GDP figures for the third quarter of 2020 (published last week) show a spectacular rebound for annualized GDP: 33.1 percent between July and September. This amounts to a 7.4 percent increase from the previous quarter, the fastest growth the US has seen in its post-war history.
According to Capital Economics, the recovery can be credited to a 40.7 percent rebound in consumption, as Americans ventured back outdoors and returned to their old spending and consumer habits in the summer months. Business confidence also increased, with equipment investment up 70.1 percent, while residential investment increased by 59.3 percent, according to the independent consultancy group.
The economy has by no means recovered. It remains 3.5 percent smaller than it was at the end of 2019, and there is increasing concern that recovery will slow heading into the Q4. Another surge of COVID-19 infections in the States has slowed mobility again and cooled the resurgence of hospitality and leisure, according to Oxford Economics. In this sense, the Q3 figures — while record-shattering — may not wholly reflect the state of America’s economy. The question, then, is whether or not Americans are feeling the financial gains that these figures would suggest.
Familiar with the disastrous Q2 numbers — in which the economy contracted 31.4 percent between April and June — rather than the significantly more positive data recently published is likely to spell bad news for Trump.
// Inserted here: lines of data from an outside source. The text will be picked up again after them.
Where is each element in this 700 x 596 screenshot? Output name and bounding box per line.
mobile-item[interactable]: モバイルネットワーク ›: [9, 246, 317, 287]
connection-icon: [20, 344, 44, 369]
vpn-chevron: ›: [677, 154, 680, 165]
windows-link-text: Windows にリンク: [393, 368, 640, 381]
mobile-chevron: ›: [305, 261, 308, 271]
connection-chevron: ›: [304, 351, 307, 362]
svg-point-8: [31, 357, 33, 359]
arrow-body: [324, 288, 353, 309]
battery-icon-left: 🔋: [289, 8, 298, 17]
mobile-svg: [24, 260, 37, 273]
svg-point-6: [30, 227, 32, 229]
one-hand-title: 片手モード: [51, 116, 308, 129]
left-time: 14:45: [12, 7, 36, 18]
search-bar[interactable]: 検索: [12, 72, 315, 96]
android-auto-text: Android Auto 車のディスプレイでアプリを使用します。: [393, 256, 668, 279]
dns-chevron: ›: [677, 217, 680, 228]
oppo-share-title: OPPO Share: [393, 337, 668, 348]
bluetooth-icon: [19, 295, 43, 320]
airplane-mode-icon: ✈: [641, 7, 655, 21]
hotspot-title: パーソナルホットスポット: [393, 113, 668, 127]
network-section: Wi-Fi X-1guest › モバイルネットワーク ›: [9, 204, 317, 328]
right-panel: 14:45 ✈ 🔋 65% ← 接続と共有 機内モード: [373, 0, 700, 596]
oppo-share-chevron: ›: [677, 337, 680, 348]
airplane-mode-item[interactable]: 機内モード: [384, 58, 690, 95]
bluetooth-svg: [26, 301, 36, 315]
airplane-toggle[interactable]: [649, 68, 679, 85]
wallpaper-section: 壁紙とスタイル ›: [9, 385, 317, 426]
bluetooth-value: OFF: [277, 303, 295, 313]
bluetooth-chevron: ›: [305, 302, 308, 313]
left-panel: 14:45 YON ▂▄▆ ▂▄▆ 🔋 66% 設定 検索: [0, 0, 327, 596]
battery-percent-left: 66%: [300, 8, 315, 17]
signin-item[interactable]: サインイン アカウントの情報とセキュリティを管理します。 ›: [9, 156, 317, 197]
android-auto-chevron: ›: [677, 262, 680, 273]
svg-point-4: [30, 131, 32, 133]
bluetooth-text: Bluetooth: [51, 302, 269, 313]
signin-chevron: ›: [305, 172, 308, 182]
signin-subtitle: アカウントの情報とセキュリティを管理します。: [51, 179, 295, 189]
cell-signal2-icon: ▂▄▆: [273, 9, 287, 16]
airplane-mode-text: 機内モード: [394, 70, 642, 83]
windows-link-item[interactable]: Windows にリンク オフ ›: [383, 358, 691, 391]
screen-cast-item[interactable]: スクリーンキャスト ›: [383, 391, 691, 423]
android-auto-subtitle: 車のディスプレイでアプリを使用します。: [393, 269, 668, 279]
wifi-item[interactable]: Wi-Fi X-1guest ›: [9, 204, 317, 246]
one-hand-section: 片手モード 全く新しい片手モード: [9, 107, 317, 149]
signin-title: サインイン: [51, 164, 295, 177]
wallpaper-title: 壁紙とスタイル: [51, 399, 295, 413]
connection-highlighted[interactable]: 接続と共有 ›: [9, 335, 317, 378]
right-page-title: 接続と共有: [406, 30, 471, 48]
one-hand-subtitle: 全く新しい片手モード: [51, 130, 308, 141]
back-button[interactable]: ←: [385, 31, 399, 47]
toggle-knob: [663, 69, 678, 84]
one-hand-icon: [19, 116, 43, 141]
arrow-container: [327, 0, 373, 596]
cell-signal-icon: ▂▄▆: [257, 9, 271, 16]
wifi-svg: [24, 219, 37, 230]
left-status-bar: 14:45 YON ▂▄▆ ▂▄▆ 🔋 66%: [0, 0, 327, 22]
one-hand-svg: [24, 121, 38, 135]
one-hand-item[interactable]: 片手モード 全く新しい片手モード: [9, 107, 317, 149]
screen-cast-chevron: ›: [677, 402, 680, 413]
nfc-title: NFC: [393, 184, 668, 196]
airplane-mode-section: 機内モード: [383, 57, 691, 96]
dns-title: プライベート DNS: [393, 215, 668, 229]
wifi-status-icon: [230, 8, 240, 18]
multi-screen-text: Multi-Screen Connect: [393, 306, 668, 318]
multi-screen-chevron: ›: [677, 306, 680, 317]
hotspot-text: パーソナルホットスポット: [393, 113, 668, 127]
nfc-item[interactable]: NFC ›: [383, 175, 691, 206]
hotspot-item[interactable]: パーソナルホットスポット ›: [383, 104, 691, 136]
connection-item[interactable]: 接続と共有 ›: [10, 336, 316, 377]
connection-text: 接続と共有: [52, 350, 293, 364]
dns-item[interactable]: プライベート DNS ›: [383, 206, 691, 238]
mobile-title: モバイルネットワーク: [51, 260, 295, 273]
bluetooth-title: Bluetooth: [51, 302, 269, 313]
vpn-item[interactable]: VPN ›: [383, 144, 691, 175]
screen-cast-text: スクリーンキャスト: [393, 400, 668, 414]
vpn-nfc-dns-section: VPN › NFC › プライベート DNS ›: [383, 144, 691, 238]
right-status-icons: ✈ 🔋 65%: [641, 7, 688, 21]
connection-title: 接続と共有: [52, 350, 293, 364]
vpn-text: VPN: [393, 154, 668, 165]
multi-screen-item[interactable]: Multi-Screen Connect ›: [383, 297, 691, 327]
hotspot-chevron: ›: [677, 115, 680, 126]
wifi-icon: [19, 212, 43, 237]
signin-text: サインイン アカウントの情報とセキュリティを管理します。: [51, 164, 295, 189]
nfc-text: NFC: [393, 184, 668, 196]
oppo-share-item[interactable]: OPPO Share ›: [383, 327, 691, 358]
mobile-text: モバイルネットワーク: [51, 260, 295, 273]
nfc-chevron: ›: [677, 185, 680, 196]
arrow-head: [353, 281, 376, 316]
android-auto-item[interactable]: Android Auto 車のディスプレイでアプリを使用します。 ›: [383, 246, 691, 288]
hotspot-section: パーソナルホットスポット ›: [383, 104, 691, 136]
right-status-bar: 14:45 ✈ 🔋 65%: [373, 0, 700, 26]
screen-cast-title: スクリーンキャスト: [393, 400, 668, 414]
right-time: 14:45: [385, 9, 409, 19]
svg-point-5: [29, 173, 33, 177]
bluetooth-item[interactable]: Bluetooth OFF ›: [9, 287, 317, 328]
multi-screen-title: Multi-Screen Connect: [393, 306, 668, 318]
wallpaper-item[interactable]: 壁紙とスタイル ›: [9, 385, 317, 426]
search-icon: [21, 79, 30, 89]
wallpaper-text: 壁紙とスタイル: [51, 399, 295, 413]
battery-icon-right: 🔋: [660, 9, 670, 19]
But polling on handling of the economy may indicate to what extent Americans think the past few months have shown improvement.
Voters still seem to favor Trump, but to a much smaller degree than before the pandemic hit. The RealClearPolitics average shows how the economy is the one metric where Trump has always proved favorable, with more people viewing his handling of the economy positively than negatively since January 2018. However the margin has significantly tightened this year, with less than a point apart between his favorable and unfavorable ratings in August — when the economy would have been experiencing this Q3 resurgence. Trump’s current average shows a 2.1 percent favorable lead, but it is notably under 50 percent, a far-from-comfortable showing for an incumbent who is primarily running his campaign on an economic platform.
Meanwhile, Trump’s lead in the polls against Joe Biden on the economy has all but disappeared, with polls now showing ‘statistical dead heat’ between the two candidates, often in the margin of error. In CNBC’s final poll, published yesterday, 51 percent of voters in swing states rated Trump’s handling of the economy; but on COVID-19, 53 percent rated Biden and the Democrats instead.
This raises the biggest question of all going into election night: what will drive voters to the polling booths? The pandemic, economic recovery, the personality of the candidates? Even if it is the economy, as it often has been in the past, Trump will need to rely on America’s booming economy pre-pandemic being at the forefront of voters’ minds, rather than this devastating spring.